In a multi-user-backed system, such as a shared memory-based system or a system with multiple users accessing the same data on the backend, there's a constant risk of exposing sensitive data. Unless access controls are in place for retrieval, an agent may return data from one user's session that is relevant to another user's query.
In a long-context contamination, the information in the initial context fractionally influences the information in the later context. This window for manipulation is a correspondingly large window in agents that have extended context windows.
Security breaches to DLP in agentic systems can only be accomplished at the retrieval layer and not only at the output layer.
Model Context Protocol (MCP) and Supply Chain Risks
Adoption of MCP has been burgeoning, along with a new type of supply chain or integration risk.
Extensions that can be done via Third-party MCP integrations extend the agent functionality while also being an integration dependency. If a connector is insecurely connected, poorly configured, or intentionally malicious, the connector becomes a point of entry to the agent's operational environment.
Malicious tools and plugins are a supply chain risk. An agent that sets up or processes tools from a third party and bypasses authentication may be run by an attacker who is controlling access to the tools or services.
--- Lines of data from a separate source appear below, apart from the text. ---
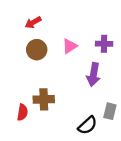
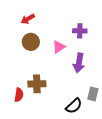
purple cross: (104, 44) -> (80, 31), moved
pink triangle: (70, 46) -> (59, 47), moved

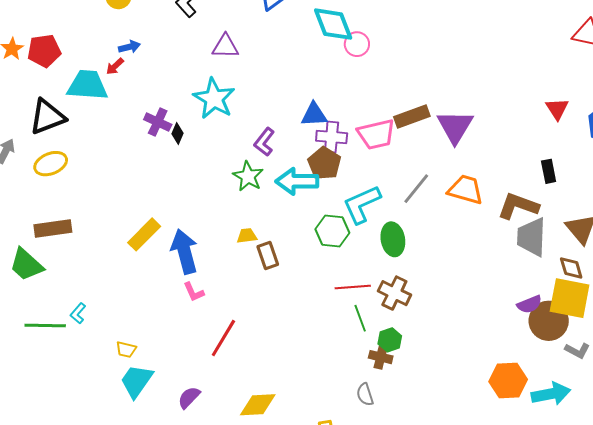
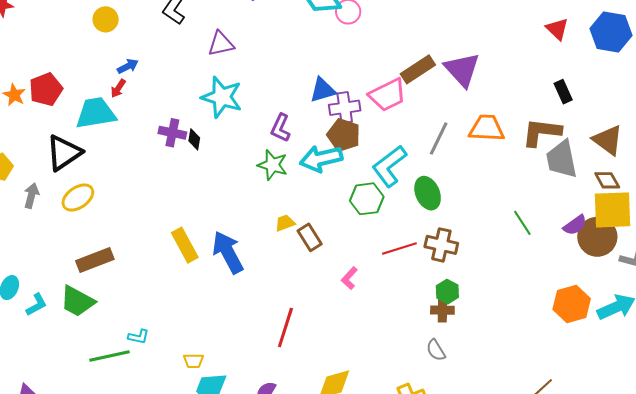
yellow rectangle: (144, 234) -> (185, 245), turned -60
pink L-shape: (194, 292) -> (349, 278), moved, turned 80
cyan L-shape: (78, 313) -> (139, 337), turned -105
green line: (360, 318) -> (522, 223), moved

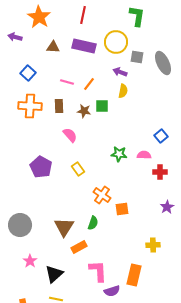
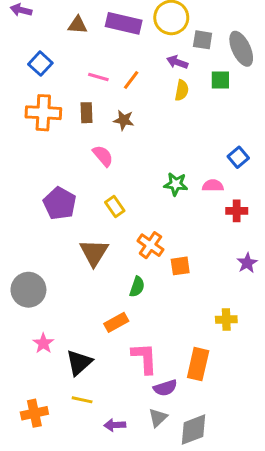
green square: (102, 106) -> (220, 80), moved
brown triangle: (64, 227) -> (94, 253), moved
Prompt tampering via the connector occurs when instructions are inserted into the data returned from an MCP server. The agent gets normal tool output, except for the presence of malformed instructions in that output—business direct instruction and tool manipulation malformed instructions. The agent is a normal tool, but this normal tool has malformed instructions within, business direct instructions, and tool manipulation malformed instructions.
A new dependency vulnerability occurs when an agent relies on external libraries, services, or models with their own security posture. The vulnerability of any dependent is also a vulnerability of the agent.
In a multi-agent architecture, the agent-to-agent trust boundaries are a fundamental concern. If you run in trust mode and pass information or context to another agent, then you must have a trust model for that. If it doesn't exist, a nasty agent can wield maximum influence on other agents without alarming any security controls.
The model context protocol adds true operational value. It will also demand the same security standards as any third-party framework integration in production.
How AI Agent Security Risks Manifest at Runtime
At runtime, AI agents can inflict the following types of damage: At runtime, the forms of damage that occur through AI agents are as follows:

Known vulnerabilities can be discovered in pre-deployment testing, and the expected behavior can be validated. It cannot protect against threats that only manifest themselves in a real environment, where it is interacting with real data, users, and external systems. For self-publishing autonomous systems that do not behave the same every time they run, it is not enough to only do it statically.
This is an example of autonomous actions and unpredictable inference. This is the case of autonomous actions and unpredictable inference.
Autonomous Actions and Unpredictable Inference
LLM-based systems have essential features such as non-determinism. Input is not the same as Output. That lack of prediction isn't merely a product quality problem with an agent that takes real-world actions based on what it receives as input. It is a matter of #security.
Non-deterministic outputs: It's possible for an agent to be safe in testing and unsafe in production, and for this to occur without changing anything. There is some behavior that could never be seen in the evaluation process, but may manifest in the production process under the correct input and context, and under the aforementioned history of the conversation.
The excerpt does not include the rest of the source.